WHAT THE EXERCISE ASKS -
Return the data verbatim, without pictures.

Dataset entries
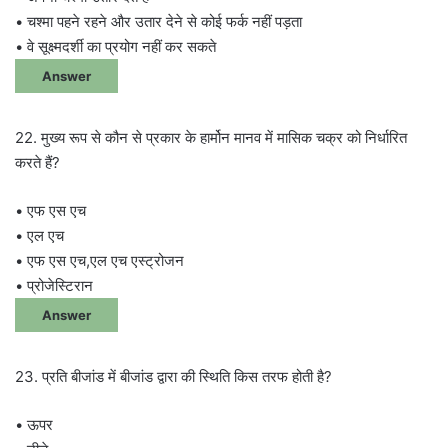
• चश्मा पहने रहने और उतार देने से कोई फर्क नहीं पड़ता
• वे सूक्ष्मदर्शी का प्रयोग नहीं कर सकते
Answer
22. मुख्य रूप से कौन से प्रकार के हार्मोन मानव में मासिक चक्र को निर्धारित
करते हैं?
• एफ एस एच
• एल एच
• एफ एस एच,एल एच एस्ट्रोजन
• प्रोजेस्टिरान
Answer
23. प्रति बीजांड में बीजांड द्वारा की स्थिति किस तरफ होती है?
• ऊपर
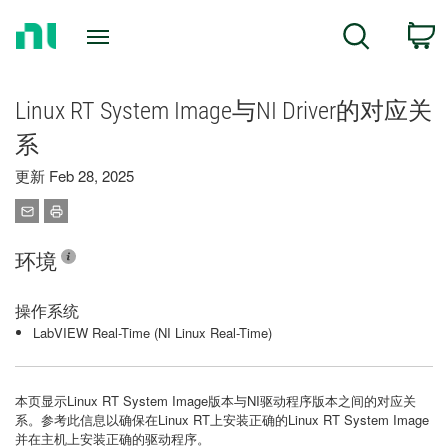
Return
C
Search
to
Home
Page
Linux RT System Image与NI Driver的对应关
系
更新 Feb 28, 2025
环境
操作系统
LabVIEW Real-Time (NI Linux Real-Time)
本页显示Linux RT System Image版本与NI驱动程序版本之间的对应关
系。参考此信息以确保在Linux RT上安装正确的Linux RT System Image
并在主机上安装正确的驱动程序。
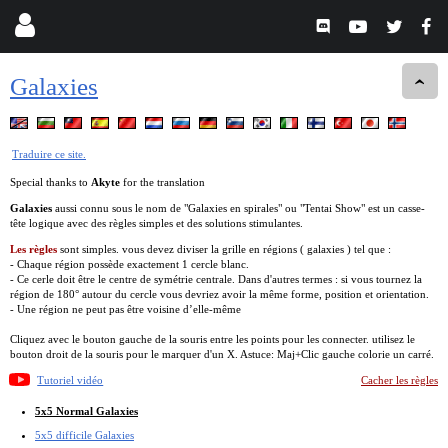
Galaxies
Traduire ce site.
Special thanks to
Akyte
for the translation
Galaxies
aussi connu sous le nom de "Galaxies en spirales" ou "Tentai Show" est un casse-
tête logique avec des règles simples et des solutions stimulantes.
Les règles
sont simples. vous devez diviser la grille en régions ( galaxies ) tel que :
- Chaque région possède exactement 1 cercle blanc.
- Ce cerle doit être le centre de symétrie centrale. Dans d'autres termes : si vous tournez la
région de 180° autour du cercle vous devriez avoir la même forme, position et orientation.
- Une région ne peut pas être voisine d’elle-même
Cliquez avec le bouton gauche de la souris entre les points pour les connecter. utilisez le
bouton droit de la souris pour le marquer d'un X. Astuce: Maj+Clic gauche colorie un carré.
Tutoriel vidéo
Cacher les règles
5x5 Normal Galaxies
5x5 difficile Galaxies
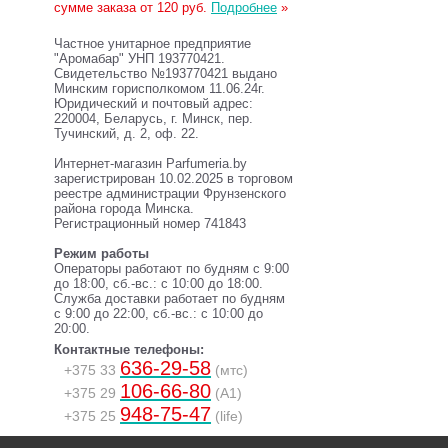
сумме заказа от 120 руб.
Подробнее
»
Частное унитарное предприятие
"Аромабар" УНП 193770421.
Свидетельство №193770421 выдано
Минским горисполкомом 11.06.24г.
Юридический и почтовый адрес:
220004, Беларусь, г. Минск, пер.
Тучинский, д. 2, оф. 22.
Интернет-магазин Parfumeria.by
зарегистрирован 10.02.2025 в торговом
реестре администрации Фрунзенского
района города Минска.
Регистрационный номер 741843
Режим работы
Операторы работают по будням с 9:00
до 18:00, сб.-вс.: с 10:00 до 18:00.
Служба доставки работает по будням
с 9:00 до 22:00, сб.-вс.: с 10:00 до
20:00.
Контактные телефоны:
636-29-58
+375 33
(мтс)
106-66-80
+375 29
(A1)
948-75-47
+375 25
(life)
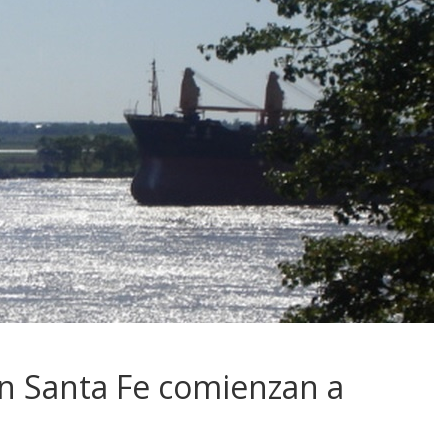
en Santa Fe comienzan a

SOLUTION -
• चश्मा पहने रहने और उतार देने से कोई फर्क नहीं पड़ता
• वे सूक्ष्मदर्शी का प्रयोग नहीं कर सकते
Answer
22. मुख्य रूप से कौन से प्रकार के हार्मोन मानव में मासिक चक्र को निर्धारित
करते हैं?
• एफ एस एच
• एल एच
• एफ एस एच,एल एच एस्ट्रोजन
• प्रोजेस्टिरान
Answer
23. प्रति बीजांड में बीजांड द्वारा की स्थिति किस तरफ होती है?
• ऊपर
Return
C
Search
to
Home
Page
Linux RT System Image与NI Driver的对应关
系
更新 Feb 28, 2025
环境
操作系统
LabVIEW Real-Time (NI Linux Real-Time)
本页显示Linux RT System Image版本与NI驱动程序版本之间的对应关
系。参考此信息以确保在Linux RT上安装正确的Linux RT System Image
并在主机上安装正确的驱动程序。
Galaxies
Traduire ce site.
Special thanks to
Akyte
for the translation
Galaxies
aussi connu sous le nom de "Galaxies en spirales" ou "Tentai Show" est un casse-
tête logique avec des règles simples et des solutions stimulantes.
Les règles
sont simples. vous devez diviser la grille en régions ( galaxies ) tel que :
- Chaque région possède exactement 1 cercle blanc.
- Ce cerle doit être le centre de symétrie centrale. Dans d'autres termes : si vous tournez la
région de 180° autour du cercle vous devriez avoir la même forme, position et orientation.
- Une région ne peut pas être voisine d’elle-même
Cliquez avec le bouton gauche de la souris entre les points pour les connecter. utilisez le
bouton droit de la souris pour le marquer d'un X. Astuce: Maj+Clic gauche colorie un carré.
Tutoriel vidéo
Cacher les règles
5x5 Normal Galaxies
5x5 difficile Galaxies
сумме заказа от 120 руб.
Подробнее
»
Частное унитарное предприятие
"Аромабар" УНП 193770421.
Свидетельство №193770421 выдано
Минским горисполкомом 11.06.24г.
Юридический и почтовый адрес:
220004, Беларусь, г. Минск, пер.
Тучинский, д. 2, оф. 22.
Интернет-магазин Parfumeria.by
зарегистрирован 10.02.2025 в торговом
реестре администрации Фрунзенского
района города Минска.
Регистрационный номер 741843
Режим работы
Операторы работают по будням с 9:00
до 18:00, сб.-вс.: с 10:00 до 18:00.
Служба доставки работает по будням
с 9:00 до 22:00, сб.-вс.: с 10:00 до
20:00.
Контактные телефоны:
636-29-58
+375 33
(мтс)
106-66-80
+375 29
(A1)
948-75-47
+375 25
(life)
en Santa Fe comienzan a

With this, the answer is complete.